Ringed seal equipped with advanced satellite tag
A ringed seal has for the first time been equipped with a new advanced satellite tag, in northern Svalbard. The tag will record the animal’s movement and diving patterns as well as physical oceanographical information and – a feature added this year – a fluoresence meter (which provides an indicator of primary production). This information will enhance our understanding of how climate change affects ringed seals and other arctic inhabitants.
Ringed seals and ICE – second field report
This is a follow-up on the first field report this season.
A week has passed since the last report and we are now sitting weather-locked in Reliktbukta on the west side of Duvefjorden. It is clear with bright sun, but it is blowing 40-50 knots. According to the weather report for this area it should be a mild breeze from the west, but the reality is a strong gale or more.
We conducted intensive net-fishing for seals at various places around Rijpfjorden in the days following the first letter, without success. We found an area deep in the fjord with a glacier front that had some seal traffic and looked promising, but for the most part the traffic was bearded seals rather than ringed seals. We did set nets in hopes of encountering the latter, but after only half an hour we had a bearded seal in one of the nets. It weighed about 350 kg and such big beasts do a lot of damage to our rather delicate nets (built for ringed seals). We did manage to get the seal out quite quickly, but it took many hours to get the net in some sort of operational order to restart fishing.
Polar bears continue to be an issue this week. As soon as we are organized with nets in the water from land bases, bears seem to home in on us. The mother-cub pair pictured here headed straight for our nets and we had to turn them away using the zodiacs. Some few hours later, when we were pulling the nets to shift location, a large male bear came into base and was totally unwilling to alter his chosen path. Several rifle shots over his head induced him to move some 50-60 m back, such that we could get the last net off shore-line and move out to sea with it so that we could pull it in peace.
After some reflection over maps of the area we headed for the west side of Duvefjord (the neighbouring fjord, just east of Rijpfjorden) to search for ringed seals in a little set of lagoons. We know from other places on Svalbard that seals occasionally take little trips into such areas that hold ice late into the summer to do a bit of feeding. When we came into Duvefjorden from the north and around into Reliktbukta, we met another sailboat. It was an old friend from the past on which we have spent many, many months on various expeditions over the years catching white whales, walruses and various other marine mammals up here in Svalbard. Arctica was out on another Norwegian Polar Institute expedition, this time with our bird researchers, doing the SEAPOP colony monitoring. They had just finished counting the bird cliffs in this area, after having been down to Hopen and Kong Karls Land. The expedition leader Eirik Grønningsæter told us that they had experienced a lot of bad weather, particularly around Hopen, with fog and high winds. For our Captain (and owner of our boat - Meridian), Hans Lund, it was a special meeting. He built Arctica in Denmark many years ago and sailed her in Svalbard for some years before selling her to Heinricdh Eggenfellner in Longeyearbyen. After a brief visit and goodbyes to Arctica and her crew, we checked the first lagoon for seals. It had little ice and no seals, so we continued south to check other lagoons in the bottom of Duvefjorden.
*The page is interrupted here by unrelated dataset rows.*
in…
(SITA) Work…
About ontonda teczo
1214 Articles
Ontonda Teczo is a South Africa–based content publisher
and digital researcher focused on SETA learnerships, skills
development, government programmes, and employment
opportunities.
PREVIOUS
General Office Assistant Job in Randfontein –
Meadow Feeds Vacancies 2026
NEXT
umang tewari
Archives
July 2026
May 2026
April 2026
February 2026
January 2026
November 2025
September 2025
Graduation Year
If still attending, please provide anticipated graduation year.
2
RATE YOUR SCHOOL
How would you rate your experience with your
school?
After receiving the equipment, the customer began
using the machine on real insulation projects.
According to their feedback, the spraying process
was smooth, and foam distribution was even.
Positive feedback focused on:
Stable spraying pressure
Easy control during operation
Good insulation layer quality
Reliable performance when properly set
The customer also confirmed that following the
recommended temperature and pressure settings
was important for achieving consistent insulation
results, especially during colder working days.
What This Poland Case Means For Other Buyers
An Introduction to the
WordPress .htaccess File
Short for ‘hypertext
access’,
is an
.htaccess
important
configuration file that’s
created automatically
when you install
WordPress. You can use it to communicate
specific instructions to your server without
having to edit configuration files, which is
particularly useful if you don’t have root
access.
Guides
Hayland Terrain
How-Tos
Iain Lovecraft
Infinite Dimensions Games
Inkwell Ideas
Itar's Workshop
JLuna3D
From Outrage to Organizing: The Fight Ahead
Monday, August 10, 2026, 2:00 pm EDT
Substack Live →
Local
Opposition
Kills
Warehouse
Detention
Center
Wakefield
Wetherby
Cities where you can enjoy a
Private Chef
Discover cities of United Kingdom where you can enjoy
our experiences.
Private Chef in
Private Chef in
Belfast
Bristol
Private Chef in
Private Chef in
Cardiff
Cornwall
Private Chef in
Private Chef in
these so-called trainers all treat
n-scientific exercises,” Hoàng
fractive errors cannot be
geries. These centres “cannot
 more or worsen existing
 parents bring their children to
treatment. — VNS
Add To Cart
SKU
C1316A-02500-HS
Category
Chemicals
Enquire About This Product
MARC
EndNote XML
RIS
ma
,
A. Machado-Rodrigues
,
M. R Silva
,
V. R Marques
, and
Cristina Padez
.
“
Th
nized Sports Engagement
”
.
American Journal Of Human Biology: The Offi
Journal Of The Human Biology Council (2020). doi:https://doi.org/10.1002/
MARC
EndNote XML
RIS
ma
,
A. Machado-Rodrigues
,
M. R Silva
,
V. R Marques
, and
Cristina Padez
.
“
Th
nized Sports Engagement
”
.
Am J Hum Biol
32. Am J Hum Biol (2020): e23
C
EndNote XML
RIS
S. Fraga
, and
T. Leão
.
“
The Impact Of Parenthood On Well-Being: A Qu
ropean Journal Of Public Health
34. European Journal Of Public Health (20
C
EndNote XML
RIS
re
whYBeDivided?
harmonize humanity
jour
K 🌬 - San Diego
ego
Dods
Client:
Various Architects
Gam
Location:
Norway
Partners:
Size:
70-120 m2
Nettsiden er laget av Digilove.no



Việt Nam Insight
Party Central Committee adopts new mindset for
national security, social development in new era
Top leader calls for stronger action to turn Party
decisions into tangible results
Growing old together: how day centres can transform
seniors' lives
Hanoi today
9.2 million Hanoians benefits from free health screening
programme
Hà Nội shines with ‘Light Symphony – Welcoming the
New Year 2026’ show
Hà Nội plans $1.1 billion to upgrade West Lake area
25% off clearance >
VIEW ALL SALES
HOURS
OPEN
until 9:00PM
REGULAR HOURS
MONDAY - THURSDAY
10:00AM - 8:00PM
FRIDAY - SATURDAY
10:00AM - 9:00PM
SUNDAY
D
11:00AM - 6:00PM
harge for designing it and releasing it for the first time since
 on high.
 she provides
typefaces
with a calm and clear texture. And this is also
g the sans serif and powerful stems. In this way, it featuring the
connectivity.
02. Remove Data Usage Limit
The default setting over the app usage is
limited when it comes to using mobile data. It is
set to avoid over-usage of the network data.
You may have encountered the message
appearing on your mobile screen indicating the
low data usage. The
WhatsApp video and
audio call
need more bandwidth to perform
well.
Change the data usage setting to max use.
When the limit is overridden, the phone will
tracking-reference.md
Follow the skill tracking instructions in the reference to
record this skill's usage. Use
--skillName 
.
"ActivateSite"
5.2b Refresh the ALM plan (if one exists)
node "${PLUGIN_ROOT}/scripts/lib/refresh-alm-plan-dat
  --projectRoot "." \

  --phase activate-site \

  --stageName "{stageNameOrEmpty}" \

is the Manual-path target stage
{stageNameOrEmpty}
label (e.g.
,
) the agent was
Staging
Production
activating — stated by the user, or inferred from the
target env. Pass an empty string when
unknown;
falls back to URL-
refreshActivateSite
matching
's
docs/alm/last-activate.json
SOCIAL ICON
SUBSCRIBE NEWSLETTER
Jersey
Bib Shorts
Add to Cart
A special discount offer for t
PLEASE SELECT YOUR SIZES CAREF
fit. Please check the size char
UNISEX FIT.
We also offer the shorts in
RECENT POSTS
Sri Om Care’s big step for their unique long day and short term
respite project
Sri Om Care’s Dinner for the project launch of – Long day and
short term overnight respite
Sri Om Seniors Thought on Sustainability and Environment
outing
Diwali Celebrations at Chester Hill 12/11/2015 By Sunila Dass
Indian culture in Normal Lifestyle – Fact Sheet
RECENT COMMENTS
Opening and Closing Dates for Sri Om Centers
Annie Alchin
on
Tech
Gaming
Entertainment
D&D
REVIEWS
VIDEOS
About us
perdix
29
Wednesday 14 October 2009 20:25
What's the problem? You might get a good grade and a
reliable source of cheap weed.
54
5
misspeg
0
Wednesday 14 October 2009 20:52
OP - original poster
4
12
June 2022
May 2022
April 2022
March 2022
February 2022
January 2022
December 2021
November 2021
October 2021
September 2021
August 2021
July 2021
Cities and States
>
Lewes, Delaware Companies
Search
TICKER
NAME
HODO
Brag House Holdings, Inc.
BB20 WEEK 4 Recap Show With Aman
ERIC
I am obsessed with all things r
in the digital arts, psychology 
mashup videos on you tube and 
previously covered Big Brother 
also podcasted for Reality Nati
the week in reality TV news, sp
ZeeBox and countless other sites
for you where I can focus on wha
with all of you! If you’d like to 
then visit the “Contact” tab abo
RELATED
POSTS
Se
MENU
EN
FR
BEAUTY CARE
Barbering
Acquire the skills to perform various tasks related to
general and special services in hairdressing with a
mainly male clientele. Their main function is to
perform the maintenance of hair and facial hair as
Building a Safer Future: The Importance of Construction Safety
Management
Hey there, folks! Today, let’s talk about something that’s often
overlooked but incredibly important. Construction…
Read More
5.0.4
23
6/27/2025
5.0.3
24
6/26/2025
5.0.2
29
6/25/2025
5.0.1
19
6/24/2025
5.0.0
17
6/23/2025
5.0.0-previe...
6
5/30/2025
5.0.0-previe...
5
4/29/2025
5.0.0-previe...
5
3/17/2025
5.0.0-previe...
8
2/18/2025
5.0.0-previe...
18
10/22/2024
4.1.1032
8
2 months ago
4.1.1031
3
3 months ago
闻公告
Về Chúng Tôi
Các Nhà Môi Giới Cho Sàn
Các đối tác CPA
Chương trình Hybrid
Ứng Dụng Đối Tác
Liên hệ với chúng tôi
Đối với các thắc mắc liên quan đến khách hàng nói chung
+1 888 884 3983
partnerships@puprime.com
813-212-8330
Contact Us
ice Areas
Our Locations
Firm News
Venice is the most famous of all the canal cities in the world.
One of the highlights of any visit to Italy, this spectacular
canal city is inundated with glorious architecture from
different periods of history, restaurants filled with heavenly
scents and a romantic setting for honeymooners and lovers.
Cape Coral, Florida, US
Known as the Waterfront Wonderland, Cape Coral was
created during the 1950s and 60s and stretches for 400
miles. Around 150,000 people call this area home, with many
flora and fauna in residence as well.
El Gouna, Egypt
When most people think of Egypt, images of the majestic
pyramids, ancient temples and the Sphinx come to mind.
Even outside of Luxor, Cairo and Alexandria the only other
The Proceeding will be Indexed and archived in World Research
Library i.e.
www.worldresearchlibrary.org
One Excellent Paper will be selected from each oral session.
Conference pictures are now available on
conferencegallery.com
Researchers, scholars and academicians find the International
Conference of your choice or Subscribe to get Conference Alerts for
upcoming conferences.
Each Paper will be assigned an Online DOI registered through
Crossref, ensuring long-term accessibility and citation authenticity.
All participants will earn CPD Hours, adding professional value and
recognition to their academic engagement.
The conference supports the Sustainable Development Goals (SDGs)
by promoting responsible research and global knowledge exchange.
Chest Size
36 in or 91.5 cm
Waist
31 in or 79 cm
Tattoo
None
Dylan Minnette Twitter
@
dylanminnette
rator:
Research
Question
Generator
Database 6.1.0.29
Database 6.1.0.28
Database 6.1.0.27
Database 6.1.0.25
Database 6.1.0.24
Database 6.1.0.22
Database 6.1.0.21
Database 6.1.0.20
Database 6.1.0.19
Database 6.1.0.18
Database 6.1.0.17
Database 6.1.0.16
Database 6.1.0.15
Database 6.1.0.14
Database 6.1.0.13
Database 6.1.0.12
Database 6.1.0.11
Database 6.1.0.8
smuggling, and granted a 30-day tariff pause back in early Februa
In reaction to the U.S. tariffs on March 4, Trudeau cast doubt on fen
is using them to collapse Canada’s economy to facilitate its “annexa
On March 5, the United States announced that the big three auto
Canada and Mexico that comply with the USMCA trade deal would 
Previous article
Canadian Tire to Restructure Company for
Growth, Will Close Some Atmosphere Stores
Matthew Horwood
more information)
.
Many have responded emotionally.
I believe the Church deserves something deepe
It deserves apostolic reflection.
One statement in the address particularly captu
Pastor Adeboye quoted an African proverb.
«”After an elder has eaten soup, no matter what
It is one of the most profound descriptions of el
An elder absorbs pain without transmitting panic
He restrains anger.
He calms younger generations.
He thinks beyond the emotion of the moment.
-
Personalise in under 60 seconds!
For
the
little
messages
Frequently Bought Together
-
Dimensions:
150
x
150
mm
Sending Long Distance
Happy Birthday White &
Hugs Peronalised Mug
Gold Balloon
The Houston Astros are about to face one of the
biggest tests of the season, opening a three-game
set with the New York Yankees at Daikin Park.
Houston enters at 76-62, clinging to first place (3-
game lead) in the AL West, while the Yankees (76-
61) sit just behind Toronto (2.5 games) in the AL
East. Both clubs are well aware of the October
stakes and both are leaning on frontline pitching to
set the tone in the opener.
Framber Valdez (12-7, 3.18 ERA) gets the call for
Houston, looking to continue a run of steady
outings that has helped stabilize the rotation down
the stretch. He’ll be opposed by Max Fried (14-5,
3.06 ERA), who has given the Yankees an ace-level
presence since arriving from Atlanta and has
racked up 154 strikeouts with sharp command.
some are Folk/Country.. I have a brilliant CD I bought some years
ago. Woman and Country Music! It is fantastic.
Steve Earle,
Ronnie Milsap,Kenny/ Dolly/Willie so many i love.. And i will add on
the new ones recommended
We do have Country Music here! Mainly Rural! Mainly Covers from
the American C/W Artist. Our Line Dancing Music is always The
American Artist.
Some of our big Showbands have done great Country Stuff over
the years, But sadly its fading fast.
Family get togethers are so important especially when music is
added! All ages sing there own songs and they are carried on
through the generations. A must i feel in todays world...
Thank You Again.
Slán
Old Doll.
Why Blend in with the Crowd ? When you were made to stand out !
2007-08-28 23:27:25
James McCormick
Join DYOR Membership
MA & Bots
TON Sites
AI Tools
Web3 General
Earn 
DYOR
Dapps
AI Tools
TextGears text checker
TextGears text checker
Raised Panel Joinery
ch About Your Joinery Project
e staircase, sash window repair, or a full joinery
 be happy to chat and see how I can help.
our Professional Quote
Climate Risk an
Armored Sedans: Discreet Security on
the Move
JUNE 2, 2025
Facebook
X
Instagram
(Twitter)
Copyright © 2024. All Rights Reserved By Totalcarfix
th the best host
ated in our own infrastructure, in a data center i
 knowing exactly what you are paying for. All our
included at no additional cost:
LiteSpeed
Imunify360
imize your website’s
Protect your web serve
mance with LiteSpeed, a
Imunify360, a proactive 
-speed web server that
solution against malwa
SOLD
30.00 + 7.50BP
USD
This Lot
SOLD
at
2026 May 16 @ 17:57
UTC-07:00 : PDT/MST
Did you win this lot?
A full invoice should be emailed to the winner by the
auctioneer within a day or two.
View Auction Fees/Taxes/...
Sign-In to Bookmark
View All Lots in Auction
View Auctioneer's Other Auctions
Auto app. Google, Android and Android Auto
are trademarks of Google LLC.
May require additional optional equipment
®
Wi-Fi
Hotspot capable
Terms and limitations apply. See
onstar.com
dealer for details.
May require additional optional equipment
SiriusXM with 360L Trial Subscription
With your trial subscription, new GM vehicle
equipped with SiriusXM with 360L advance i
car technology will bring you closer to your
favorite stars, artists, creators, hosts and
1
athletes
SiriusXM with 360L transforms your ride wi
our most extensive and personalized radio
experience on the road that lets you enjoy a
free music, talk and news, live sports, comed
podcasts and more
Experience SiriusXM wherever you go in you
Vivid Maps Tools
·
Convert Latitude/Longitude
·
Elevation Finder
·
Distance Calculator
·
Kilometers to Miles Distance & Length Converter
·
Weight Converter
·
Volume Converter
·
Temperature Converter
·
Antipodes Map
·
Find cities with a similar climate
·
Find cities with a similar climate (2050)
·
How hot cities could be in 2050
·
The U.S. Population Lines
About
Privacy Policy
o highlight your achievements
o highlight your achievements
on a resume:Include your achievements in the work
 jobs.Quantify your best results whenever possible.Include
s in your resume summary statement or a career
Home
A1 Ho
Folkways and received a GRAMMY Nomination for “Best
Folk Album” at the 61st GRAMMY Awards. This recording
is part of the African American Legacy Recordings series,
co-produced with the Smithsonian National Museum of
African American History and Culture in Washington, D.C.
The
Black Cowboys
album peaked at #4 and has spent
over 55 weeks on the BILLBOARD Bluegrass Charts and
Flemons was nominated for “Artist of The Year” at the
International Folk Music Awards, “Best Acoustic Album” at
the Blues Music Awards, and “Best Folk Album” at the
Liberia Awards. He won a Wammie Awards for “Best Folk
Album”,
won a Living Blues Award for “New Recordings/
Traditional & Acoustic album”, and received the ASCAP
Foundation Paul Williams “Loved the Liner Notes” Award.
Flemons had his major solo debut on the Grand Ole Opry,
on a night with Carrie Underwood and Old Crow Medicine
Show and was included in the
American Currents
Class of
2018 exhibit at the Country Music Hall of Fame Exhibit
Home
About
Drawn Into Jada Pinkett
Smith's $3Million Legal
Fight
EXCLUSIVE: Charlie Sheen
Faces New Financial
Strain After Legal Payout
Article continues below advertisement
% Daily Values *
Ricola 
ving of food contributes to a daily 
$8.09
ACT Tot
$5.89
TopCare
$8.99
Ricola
In the innermost lagoon, we found a single ringed seal. We quickly closed off the entrance to the lagoon. Within no time, we finally had the right sort of seal in the net! Because of the steady, unwanted attention from local wildlife, we took our seal for a little ride in the zodiac and glued the satellite transmitter onto the seal a good safe distance from the shore so that none of us ended up being bear food.
Our CTD-fluorometer tags have never before been deployed in the Arctic. They are new technology that has only recently been developed by a colleague in France in co-operation with the Sea Mammal Research Unit, and thus far have only been tested on a few elephant seals in the Southern Oceans. All of the physical and biological data that the tags collect will provide a wealth of novel data for exploring the ringed seals’ world up here in the Arctic.
It was Sunday evening that our first seal was captured (“Fifi” in honour of our French connection), and Monday morning she was joined by a second seal, a male of similar size, captured in the same lagoon. Wind then drove us to a safer anchoring place and some hours of household chores. We hope to check the other lagoons in the area as soon as the zodiacs stop jumping off the water surface on their own.
We have complained a little about polar bears up here, but it must be said that if you can observe these animals from the safety of our zodiacs, they are truly wonderful to see. This picture was taken in Reliktbukta, and his lip-licking response to our first scent has convinced the men on board that it might be time that they take a moment for their first baths of the trip! Thus, a double-positive experience from Kit’s perspective!